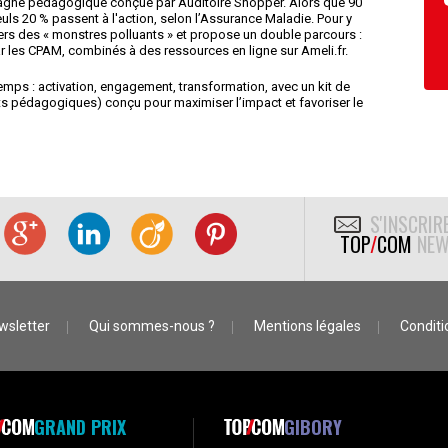
pagne pédagogique conçue par Auditoire Shopper. Alors que 90
uls 20 % passent à l'action, selon l’Assurance Maladie. Pour y
ravers des « monstres polluants » et propose un double parcours :
r les CPAM, combinés à des ressources en ligne sur Ameli.fr.
emps : activation, engagement, transformation, avec un kit de
ts pédagogiques) conçu pour maximiser l’impact et favoriser le
S'INSCRIR
TOP
/
COM
NEW
wsletter
Qui sommes-nous ?
Mentions légales
Conditio
GRAND PRIX
GIBORY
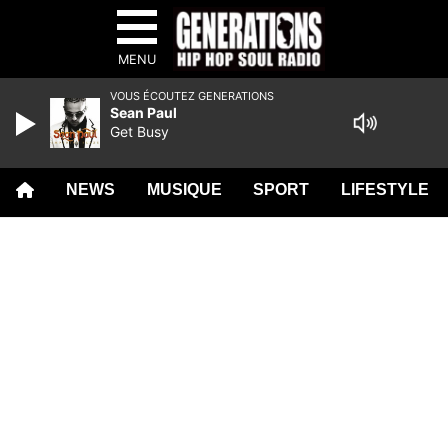
MENU
VOUS ÉCOUTEZ GENERATIONS
Sean Paul
Get Busy
NEWS
MUSIQUE
SPORT
LIFESTYLE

************

*Problem requirements:*
No pictures belong in the copy. Repeat the entries exactly.

*Answer to this exercise:*
pagne pédagogique conçue par Auditoire Shopper. Alors que 90
uls 20 % passent à l'action, selon l’Assurance Maladie. Pour y
ravers des « monstres polluants » et propose un double parcours :
r les CPAM, combinés à des ressources en ligne sur Ameli.fr.
emps : activation, engagement, transformation, avec un kit de
ts pédagogiques) conçu pour maximiser l’impact et favoriser le
S'INSCRIR
TOP
/
COM
NEW
wsletter
Qui sommes-nous ?
Mentions légales
Conditio
GRAND PRIX
GIBORY
MENU
VOUS ÉCOUTEZ GENERATIONS
Sean Paul
Get Busy
NEWS
MUSIQUE
SPORT
LIFESTYLE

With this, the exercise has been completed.